Davigo stesso d'altronde l'ha fatta franca, tanto è vero che i suoi colleghi hanno dovuto aspettare che egli andasse in pensione per attaccarlo per una questione che a me pare, forse per sbaglio, di lana caprina. Piercamillo ha lavorato una vita alla procura di Milano dimostrando di essere rigoroso, forse troppo, ma senza mai ricevere una critica. Adesso che ha conquistato il meritato riposo gli rompono le scatole. Strano. Mi viene voglia di difenderlo benché lui negli anni Novanta ebbe a querelarmi.

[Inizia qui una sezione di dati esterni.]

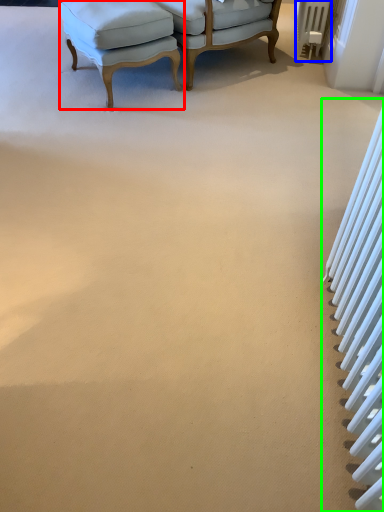 Question: Considering the real-world distances, which object is closest to chair (highlighted by a red box)? radiator (highlighted by a blue box) or radiator (highlighted by a green box).

Choices:
 (A) radiator
 (B) radiator

Answer: (A) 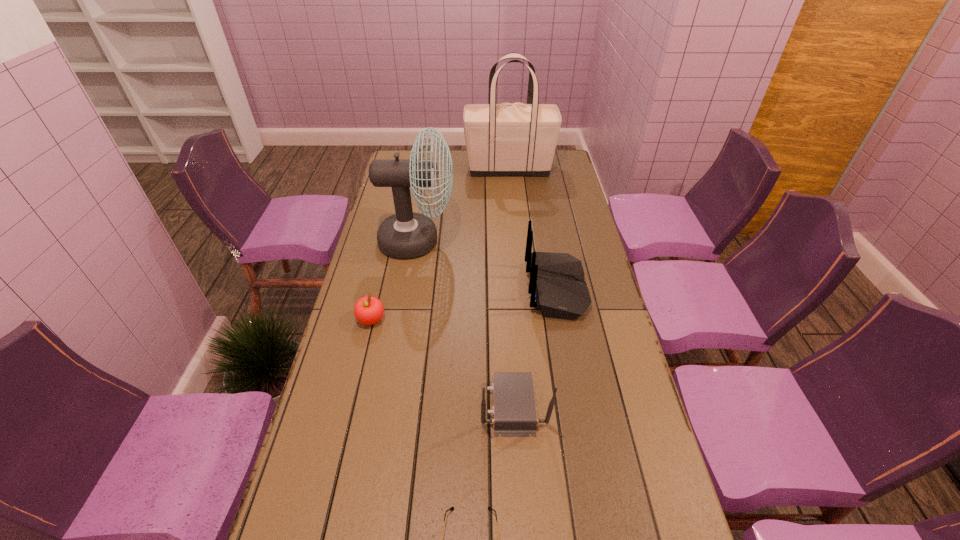 Where is `blank region between the fan and the shopping bag`? The image size is (960, 540). blank region between the fan and the shopping bag is located at coordinates (464, 205).

At what (x,y) coordinates should I click in order to perform the action: click on the third closest object to the farther router. Please return your answer as a coordinate pair (x, y). This screenshot has width=960, height=540. Looking at the image, I should click on (368, 310).

Select which object is the closest to the farther router. Please provide its 2D coordinates. Your answer should be formatted as a tuple, i.e. [(x, y)], where the tuple contains the x and y coordinates of a point satisfying the conditions above.

[(514, 408)]

The width and height of the screenshot is (960, 540). Find the location of `vacant area in the image that satisfies the following two spatial constraints: 1. in front of the fan where the airflow is directed; 2. on the front side of the fifth tallest object`. vacant area in the image that satisfies the following two spatial constraints: 1. in front of the fan where the airflow is directed; 2. on the front side of the fifth tallest object is located at coordinates (404, 320). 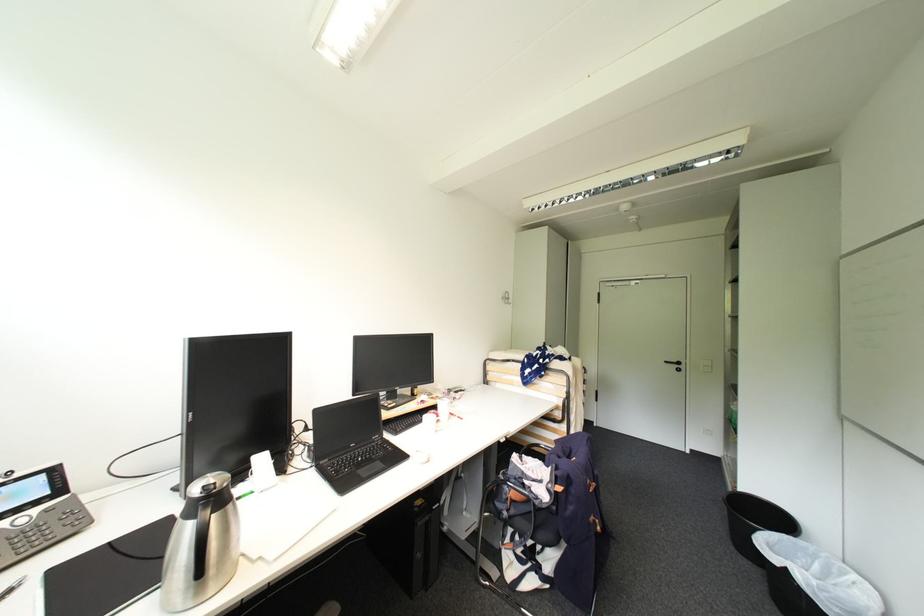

Spiego il motivo. In un articolo sul Giornale, già di Montanelli, avevo scritto che Davigo era sempre stato il primo della classe, fin da piccolo. Però aveva un difetto. Eseguiva i compiti perfettamente, tuttavia non consentiva ai compagni di classe di copiare i suoi elaborati, nascondendoli con la carta assorbente, come usano fare quasi tutti i secchioni. Il mio era un brano scherzoso per quanto non molto distante dalla verità. Ebbene, il magistrato invece di fare una risata pensò bene di denunciarmi quasi gli avessi dato del malandrino. Si va ovviamente a processo per diffamazione e sorprendentemente vengo condannato. Non ricordo la pena se non che fu pecuniaria. Rimasi di stucco, ma già allora sapevo che le cause intentate dalle toghe nei confronti dei giornalisti finivano immancabilmente allo stesso modo: sentenza favorevole ai colleghi dei giudici. Già questo assioma dovrebbe indurre alla riflessione, però sorvoliamo.

 

Me ne successe un'altra in quel periodo, che fa ancor più ridere. Vergai un fondo dedicato a una magistrata molto famosa: la Boccassini, professionista capace e donna indomabile. Osservai di lei che era talmente tosta da mettere paura non solamente agli imputati, bensì anche a me che non avevo pendenze. E precisai: ho talmente timore della signora che mi guarderei dal salire in sua compagnia perfino in ascensore. Una battutaccia che non aveva nulla di offensivo. Ciononostante ella mi querelò. Il processo di lì a un paio di anni si celebrò a Brescia e naturalmente fui punito: altri soldi prelevati dalle mie tasche. Niente di clamoroso, per carità, mi potevo e mi posso permettere di foraggiare pure le toghe.

Eppure ammetto di essermi scocciato poiché ho afferrato che la Giustizia non è una faccenda seria e conviene, ove ci sia l'opportunità, scansarla allo scopo di evitare grane comunque fastidiose. Ecco perché l'idea di Salvini e dei radicali di organizzare un referendum per riformare l'ordine giudiziario mi sembra eccellente e ne incoraggio la realizzazione. Senza rancore.